Data Science

From trees to transformers: adopting deep learning for activity ranking

Learn how GetYourGuide transformed activity ranking with deep learning. Follow our six-month journey from tree-based models to transformer architectures, including technical challenges, A/B testing strategies, and lessons learned while ranking 150,000+ travel experiences for millions of users.

Mihail Douhaniaris & Theodore Meynard

Key takeaways:

At GetYourGuide, our mission is to help millions of travelers discover and book experiences they’ll never forget. With over 150,000 activities offered by more than 35,000 suppliers worldwide, we’re proud to be the leading marketplace for travel experiences. But with so many options, how do we make sure each traveler finds the perfect activity for their next adventure?

The answer lies in our activity ranking. Every time a traveler searches on our platform, our ranking system decides which activities appear at the top of the page. This is a high-stakes decision: limited screen space and attention mean that only the most relevant activities get noticed and booked. Getting ranking right is the difference between a magical trip and a missed opportunity.

Recently, our Activity Ranking Team undertook one of our most significant technical challenges yet: migrating our complex ranking system from tried-and-true tree-based models to state-of-the-art deep learning models. In this post, we’ll share the story of this transition — why we made the leap, how we approached it, and what we learned along the way.

How does machine learning shape the user journey?

Ranking is at the heart of the traveler’s experience when using the GetYourGuide app. It’s how we connect each user to the right activity, whether they’re searching for a wine tasting in Bordeaux or a snowshoe hike under the northern lights in Lapland. But finding that perfect match isn’t easy.

Our ranking system must balance seasonality, language preferences, business goals, and the unique interests of every user. For example, two people searching for activities in Barcelona might see completely different recommendations, each tailored to their own tastes and needs.

To tackle this challenge, we employ a machine learning approach known as Learning to Rank. Instead of relying on hand-crafted rules, our system learns directly from traveler behavior: what people view, click, and book.

Every interaction on our platform becomes a subtle signal fed back into our ranking system, helping us refine our understanding of what “relevant” means for different users and situations. This creates a continuous feedback loop.

As travelers use our site, they generate a rich stream of data through their searches, views, clicks, and bookings. That data is then processed and used as implicit feedback to train and update our ranking models. For every user and activity in a historical search, we construct a feature vector comprising over 50 signals, capturing a wide range of information, from product attributes and user preferences to contextual details such as seasonality and language.

Once trained, our ranking models are deployed to production, where they improve relevance for millions of searches each day. New models are produced and deployed daily, while being carefully monitored through both offline metrics and live A/B tests, to ensure that offline improvements also translate into real impact for travelers and the business.

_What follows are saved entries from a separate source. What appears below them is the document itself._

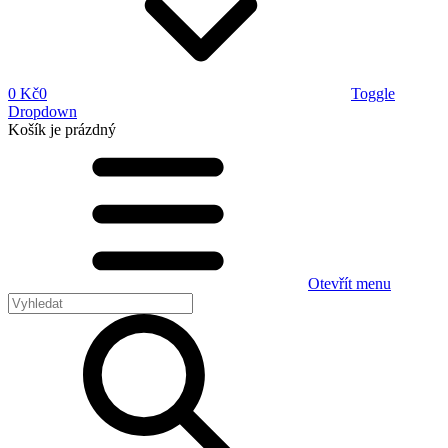
0 Kč
0
Toggle
Dropdown
Košík
je prázdný
Otevřít menu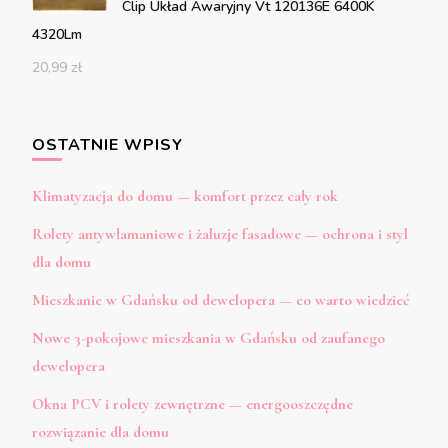
Clip Układ Awaryjny Vt 120136E 6400K
4320Lm
20,99
zł
OSTATNIE WPISY
Klimatyzacja do domu — komfort przez cały rok
Rolety antywłamaniowe i żaluzje fasadowe — ochrona i styl
dla domu
Mieszkanie w Gdańsku od dewelopera — co warto wiedzieć
Nowe 3-pokojowe mieszkania w Gdańsku od zaufanego
dewelopera
Okna PCV i rolety zewnętrzne — energooszczędne
rozwiązanie dla domu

This approach enables us to personalize search results at scale (read this blog for more details), helping each user discover the experiences most relevant to their unique interests and their destination.

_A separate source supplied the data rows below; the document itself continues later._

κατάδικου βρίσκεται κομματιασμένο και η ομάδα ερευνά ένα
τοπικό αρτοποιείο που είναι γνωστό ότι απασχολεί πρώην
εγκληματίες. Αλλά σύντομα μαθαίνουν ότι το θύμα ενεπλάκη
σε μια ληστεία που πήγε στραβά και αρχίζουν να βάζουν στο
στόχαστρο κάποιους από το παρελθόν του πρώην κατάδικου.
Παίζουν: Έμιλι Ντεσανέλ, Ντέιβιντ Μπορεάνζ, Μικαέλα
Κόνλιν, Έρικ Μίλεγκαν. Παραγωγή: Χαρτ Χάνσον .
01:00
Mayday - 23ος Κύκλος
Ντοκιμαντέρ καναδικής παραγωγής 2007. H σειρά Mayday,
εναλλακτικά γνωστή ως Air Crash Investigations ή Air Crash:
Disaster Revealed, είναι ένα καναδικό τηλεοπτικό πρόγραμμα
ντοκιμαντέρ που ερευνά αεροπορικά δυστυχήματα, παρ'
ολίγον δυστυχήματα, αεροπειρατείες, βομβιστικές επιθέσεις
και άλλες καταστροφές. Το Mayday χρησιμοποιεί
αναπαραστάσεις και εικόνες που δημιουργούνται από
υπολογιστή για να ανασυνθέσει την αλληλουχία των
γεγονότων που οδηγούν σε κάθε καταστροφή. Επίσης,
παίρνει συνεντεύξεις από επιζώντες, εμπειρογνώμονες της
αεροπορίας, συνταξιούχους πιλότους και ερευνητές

Why move to a deep learning model?

For years, our ranking relied on robust tree-based models, utilizing XGBoost within the Learning to Rank framework (read this blog to find out more). This approach served us well, but over time, we began to reach the limits of what these tree-based models could offer. The improvements in each A/B test and new model iteration became smaller and harder to achieve.

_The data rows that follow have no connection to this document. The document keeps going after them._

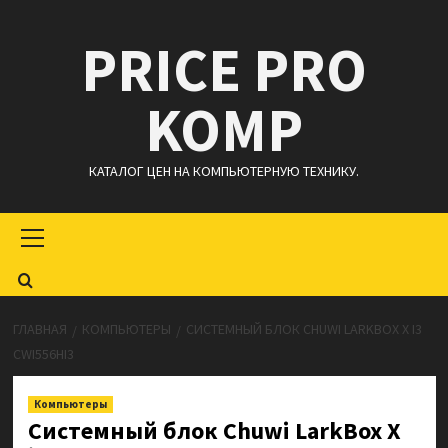
Перейти
PRICE PRO
к
содержимому
KOMP
КАТАЛОГ ЦЕН НА КОМПЬЮТЕРНУЮ ТЕХНИКУ.
Основное
меню
ГЛАВНАЯ
КОМПЬЮТЕРЫ
СИСТЕМНЫЙ БЛОК CHUWI LARKBOX X I3
CWI556HI3
Компьютеры
Системный блок Chuwi LarkBox X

At the same time, we saw inspiring results from other industry leaders, such as Airbnb, Wayfair, and Etsy, who shared how deep learning has transformed their recommendations. Deep learning also promised much greater flexibility: the ability to design custom architectures, utilize advanced loss functions, and leverage new types of data, such as text, categorical, and even image data.

But we knew this wasn’t going to be an easy switch. Moving to deep learning meant rethinking our infrastructure, scaling up for multi-GPU training, optimizing resource usage, and even addressing practical challenges, such as much larger Docker image sizes due to PyTorch. The migration took over six months and pushed us to revisit everything, from our CI pipeline to model deployment.

Despite the challenges, each step in this process brought us closer to a more powerful and adaptable ranking system, one that is ready to meet the needs of our growing marketplace.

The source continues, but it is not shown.